Discretion has two very deadly companions for the business environment; a generally inefficient bureaucracy and corruption. We have suffered from both and are still suffering. Both are the worst evils for the economy and society in any country, also for the political health of any State.
Cutting down on bureaucracy’s interference in the entire self-employment project approval process is essential. Not making it depend on the “personal considerations” of an official or his “interests” is decisive. Current regulations contribute positively to reducing these evils.
The second of the aspects that I think is very positive on the negative list is the synergy that self-employment must produce with the local economy to empower the municipal governments. This undoubtedly happens because local governments understand the opportunities that the expansion of self-employment offers them—in terms of tax revenue, generation of quality employment, etc.—but above all, because seen from the point of view of the territorial development strategy, self-employment, together with the Territorial Development Projects, must be a decisive part of the backbone of the economy of the municipalities.
Much will depend on how proactive local governments are, on the depth and speed with which they produce and manage the “change of mentality” about “self-employment” and that the old prejudices that have surrounded it are replaced by those new “values,” supported by our Constitution and the new documents that regulate it. Not everything will have to be left to the individual initiative, the local development strategies that all municipalities must have and systematically update can constitute an important source for convening projects where the self-employed are incorporated, and either privately or public-private alliances contribute from the individual to satisfy greater collective interests. Undoubtedly, all of this will have to be accompanied by the appropriate incentives—not only fiscal—and with the “social” recognition of such activity, something that has its greatest impact on the neighborhood. Let us remember that until not long ago self-employment was considered “a necessary evil” and self-employed workers as the carriers of that evil.
The third of the positive aspects to highlight is more associated with the future. The new regulation for self-employment somehow establishes a “philosophy” and certain regulatory maximums for the future of the long-awaited micro, small and medium-sized enterprises (MSMEs). What should be the procedure for the creation of MSMEs? Well, never much more complex than the one decided for self-employment; they should be approved by omission and should be under the auspices of local governments. Thus, in a way, the new regulations for the self-employed constitute a “test ball” for MSMEs and will facilitate learning to introduce this other form of ownership into our economy.
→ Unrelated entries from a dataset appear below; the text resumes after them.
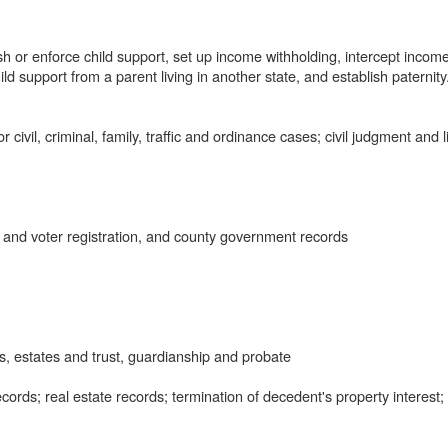
h or enforce child support, set up income withholding, intercept income
hild support from a parent living in another state, and establish paternity
civil, criminal, family, traffic and ordinance cases; civil judgment and l
 and voter registration, and county government records
, estates and trust, guardianship and probate
ords; real estate records; termination of decedent's property interest;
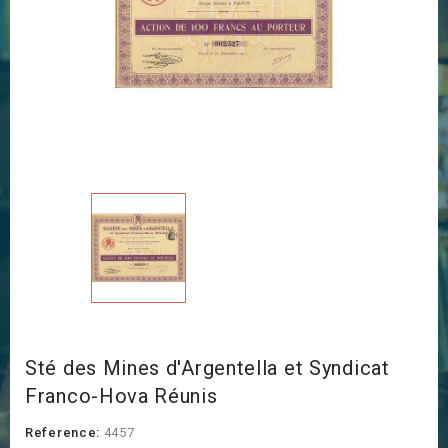
Sté des Mines d'Argentella et Syndicat
Franco-Hova Réunis
Reference:
4457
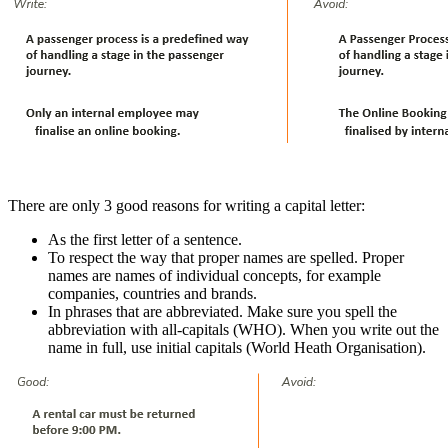
There are only 3 good reasons for writing a capital letter:
As the first letter of a sentence.
To respect the way that proper names are spelled. Proper
names are names of individual concepts, for example
companies, countries and brands.
In phrases that are abbreviated. Make sure you spell the
abbreviation with all-capitals (WHO). When you write out the
name in full, use initial capitals (World Heath Organisation).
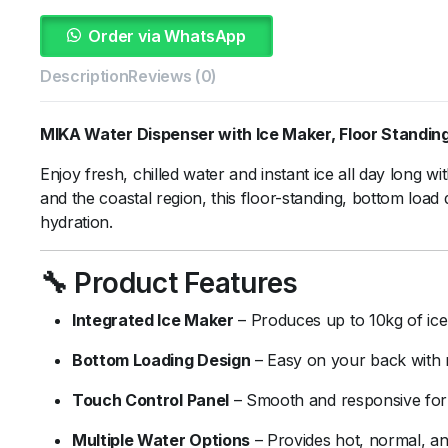
Order via WhatsApp
Description
Reviews (0)
MIKA
Water
Dispenser
with
Ice
Maker,
Floor
Standin
Enjoy
fresh,
chilled
water
and
instant
ice
all
day
long
wi
and
the
coastal
region,
this
floor-
standing,
bottom
load
hydration.
🔧
Product
Features
Integrated
Ice
Maker
–
Produces
up
to
10kg
of
ic
Bottom
Loading
Design
–
Easy
on
your
back
with
Touch
Control
Panel
–
Smooth
and
responsive
fo
Multiple
Water
Options
–
Provides
hot,
normal,
a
There are still issues to be addressed and discussed, some very specific—such as the prohibition of the practice of tourism guide due to a bad previous experience, the prohibition that Cuban citizens have private “travel agencies” when they are allowed for foreigners, also private ones—and others that are deeply conceptual, such as the case referring to the exercise of self-employment by professionals, where the discrepant criteria do not respond only to “attacking what we do,” which undoubtedly exist and some are well-intentioned, but to well-founded studies and research, at least in terms of the economy. But these properly shared discrepancies give the possibility of improvement, because questioning what the government does is not only a right but also a duty of each citizen of our country and is a substantial part of the daily exercise that every government must submit to.
If today we have a new regulation, better suited to our needs and to the self-employment vision of the country, it is because of the questions and discrepancies that were expressed from the beginning of the previous regulation, rather than due to complacency and silence as a response. Hundreds of pages were written on the subject, many times not agreeing with the “official criteria.” Today, a fundamental part of its essence has been embodied in this new regulation, the result in part of those half-quixotic days that have lasted more than thirty years.